> _TASK BRIEF_: Please repeat each line below exactly, with no images in the copy.

Stored data entries
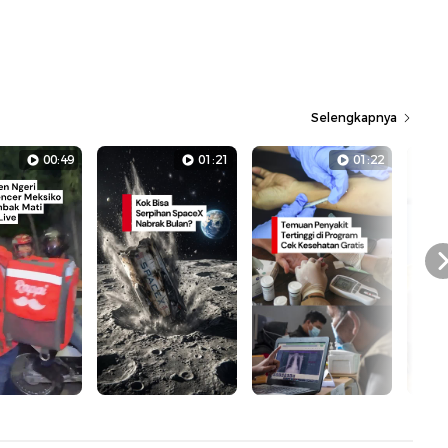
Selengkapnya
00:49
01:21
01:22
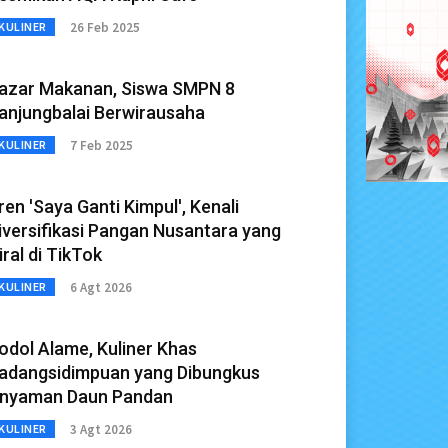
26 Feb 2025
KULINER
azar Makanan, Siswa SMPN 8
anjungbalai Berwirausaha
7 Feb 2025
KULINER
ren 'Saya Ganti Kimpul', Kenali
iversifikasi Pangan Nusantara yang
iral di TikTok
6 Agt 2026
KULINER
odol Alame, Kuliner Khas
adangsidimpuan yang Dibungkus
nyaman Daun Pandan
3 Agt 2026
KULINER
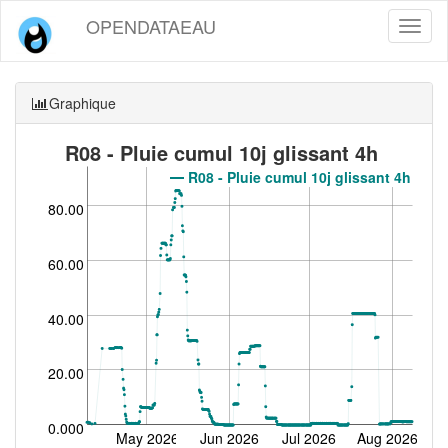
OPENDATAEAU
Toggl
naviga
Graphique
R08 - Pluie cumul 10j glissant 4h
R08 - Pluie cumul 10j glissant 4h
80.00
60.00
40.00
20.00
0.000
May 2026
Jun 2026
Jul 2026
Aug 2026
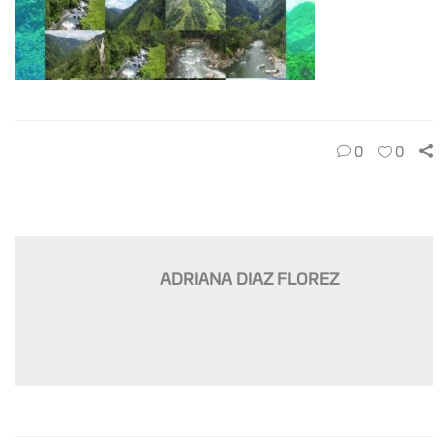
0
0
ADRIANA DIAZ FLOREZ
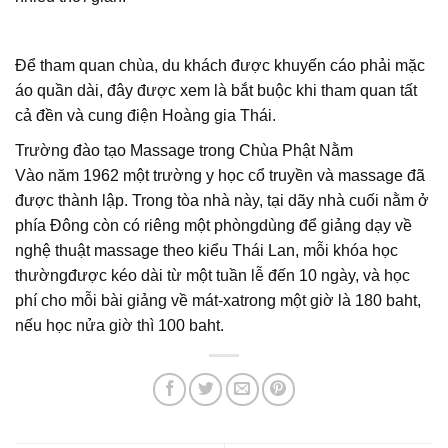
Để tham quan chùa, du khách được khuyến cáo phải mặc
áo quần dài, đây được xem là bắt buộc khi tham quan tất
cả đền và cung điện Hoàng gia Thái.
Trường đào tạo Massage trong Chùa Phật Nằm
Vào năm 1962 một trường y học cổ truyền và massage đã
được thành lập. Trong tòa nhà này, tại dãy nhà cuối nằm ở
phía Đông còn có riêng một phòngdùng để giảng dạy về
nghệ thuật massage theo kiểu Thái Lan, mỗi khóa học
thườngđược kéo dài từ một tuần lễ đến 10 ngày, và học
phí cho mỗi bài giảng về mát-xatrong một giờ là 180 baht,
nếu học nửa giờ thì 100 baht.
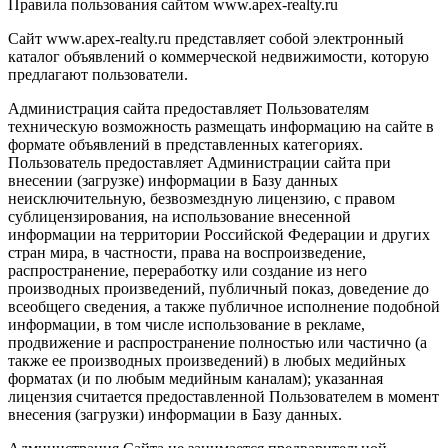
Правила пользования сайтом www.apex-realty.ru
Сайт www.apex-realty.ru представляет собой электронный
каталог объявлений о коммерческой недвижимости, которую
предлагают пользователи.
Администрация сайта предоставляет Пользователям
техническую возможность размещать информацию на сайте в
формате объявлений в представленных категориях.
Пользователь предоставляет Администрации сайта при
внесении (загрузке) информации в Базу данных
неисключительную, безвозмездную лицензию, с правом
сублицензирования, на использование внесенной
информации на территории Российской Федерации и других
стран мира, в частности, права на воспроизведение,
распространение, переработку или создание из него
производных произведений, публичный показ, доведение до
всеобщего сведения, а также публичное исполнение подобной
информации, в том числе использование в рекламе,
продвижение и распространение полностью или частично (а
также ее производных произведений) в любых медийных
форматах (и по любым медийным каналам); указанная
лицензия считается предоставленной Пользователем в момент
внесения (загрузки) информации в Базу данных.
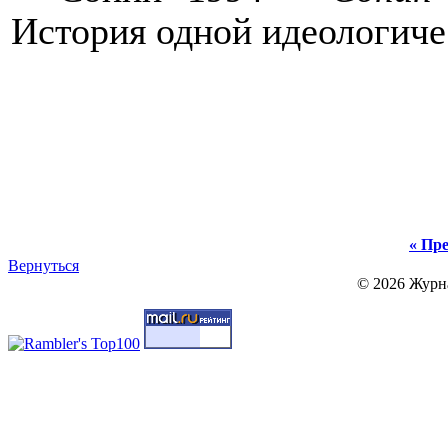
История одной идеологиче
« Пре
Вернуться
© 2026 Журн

> _EXERCISE RESPONSE_:
Selengkapnya
00:49
01:21
01:22
26 Feb 2025
KULINER
azar Makanan, Siswa SMPN 8
anjungbalai Berwirausaha
7 Feb 2025
KULINER
ren 'Saya Ganti Kimpul', Kenali
iversifikasi Pangan Nusantara yang
iral di TikTok
6 Agt 2026
KULINER
odol Alame, Kuliner Khas
adangsidimpuan yang Dibungkus
nyaman Daun Pandan
3 Agt 2026
KULINER
OPENDATAEAU
Toggl
naviga
Graphique
R08 - Pluie cumul 10j glissant 4h
R08 - Pluie cumul 10j glissant 4h
80.00
60.00
40.00
20.00
0.000
May 2026
Jun 2026
Jul 2026
Aug 2026
0
0
ADRIANA DIAZ FLOREZ
Để tham quan chùa, du khách được khuyến cáo phải mặc
áo quần dài, đây được xem là bắt buộc khi tham quan tất
cả đền và cung điện Hoàng gia Thái.
Trường đào tạo Massage trong Chùa Phật Nằm
Vào năm 1962 một trường y học cổ truyền và massage đã
được thành lập. Trong tòa nhà này, tại dãy nhà cuối nằm ở
phía Đông còn có riêng một phòngdùng để giảng dạy về
nghệ thuật massage theo kiểu Thái Lan, mỗi khóa học
thườngđược kéo dài từ một tuần lễ đến 10 ngày, và học
phí cho mỗi bài giảng về mát-xatrong một giờ là 180 baht,
nếu học nửa giờ thì 100 baht.
Правила пользования сайтом www.apex-realty.ru
Сайт www.apex-realty.ru представляет собой электронный
каталог объявлений о коммерческой недвижимости, которую
предлагают пользователи.
Администрация сайта предоставляет Пользователям
техническую возможность размещать информацию на сайте в
формате объявлений в представленных категориях.
Пользователь предоставляет Администрации сайта при
внесении (загрузке) информации в Базу данных
неисключительную, безвозмездную лицензию, с правом
сублицензирования, на использование внесенной
информации на территории Российской Федерации и других
стран мира, в частности, права на воспроизведение,
распространение, переработку или создание из него
производных произведений, публичный показ, доведение до
всеобщего сведения, а также публичное исполнение подобной
информации, в том числе использование в рекламе,
продвижение и распространение полностью или частично (а
также ее производных произведений) в любых медийных
форматах (и по любым медийным каналам); указанная
лицензия считается предоставленной Пользователем в момент
внесения (загрузки) информации в Базу данных.
История одной идеологиче
« Пре
Вернуться
© 2026 Журн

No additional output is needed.